> _Task instructions_: Skip any image you find and restate the rest of the data word for word.
═════ Exercise data
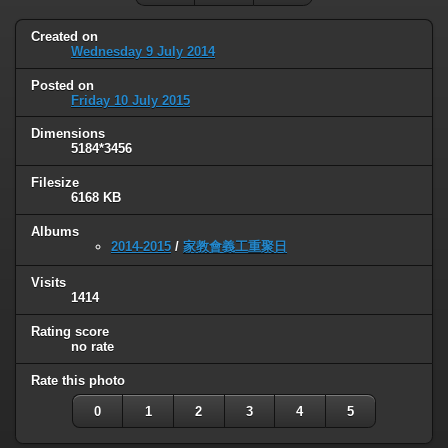
Created on
Wednesday 9 July 2014
Posted on
Friday 10 July 2015
Dimensions
5184*3456
Filesize
6168 KB
Albums
2014-2015
/
家教會義工重聚日
Visits
1414
Rating score
no rate
Rate this photo
0
1
2
3
4
5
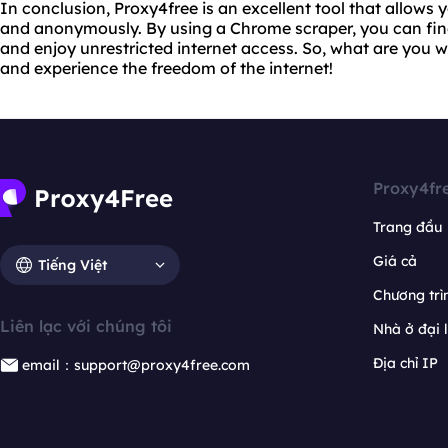
In conclusion, Proxy4free is an excellent tool that allows 
and anonymously. By using a Chrome scraper, you can find
and enjoy unrestricted internet access. So, what are you w
and experience the freedom of the internet!
Proxy4fr
Trang đầu
Giá cả
Tiếng Việt
Chương trìn
Liên lạc với chúng tôi
Nhà ở đại 
Địa chỉ IP
email：support@proxy4free.com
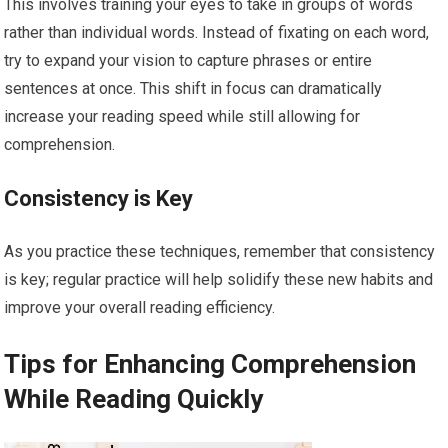
This involves training your eyes to take in groups of words
rather than individual words. Instead of fixating on each word,
try to expand your vision to capture phrases or entire
sentences at once. This shift in focus can dramatically
increase your reading speed while still allowing for
comprehension.
Consistency is Key
As you practice these techniques, remember that consistency
is key; regular practice will help solidify these new habits and
improve your overall reading efficiency.
Tips for Enhancing Comprehension
While Reading Quickly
══════════
> _Result of the task_:
Created on
Wednesday 9 July 2014
Posted on
Friday 10 July 2015
Dimensions
5184*3456
Filesize
6168 KB
Albums
2014-2015
/
家教會義工重聚日
Visits
1414
Rating score
no rate
Rate this photo
0
1
2
3
4
5
In conclusion, Proxy4free is an excellent tool that allows 
and anonymously. By using a Chrome scraper, you can find
and enjoy unrestricted internet access. So, what are you w
and experience the freedom of the internet!
Proxy4fr
Trang đầu
Giá cả
Tiếng Việt
Chương trìn
Liên lạc với chúng tôi
Nhà ở đại 
Địa chỉ IP
email：support@proxy4free.com
This involves training your eyes to take in groups of words
rather than individual words. Instead of fixating on each word,
try to expand your vision to capture phrases or entire
sentences at once. This shift in focus can dramatically
increase your reading speed while still allowing for
comprehension.
Consistency is Key
As you practice these techniques, remember that consistency
is key; regular practice will help solidify these new habits and
improve your overall reading efficiency.
Tips for Enhancing Comprehension
While Reading Quickly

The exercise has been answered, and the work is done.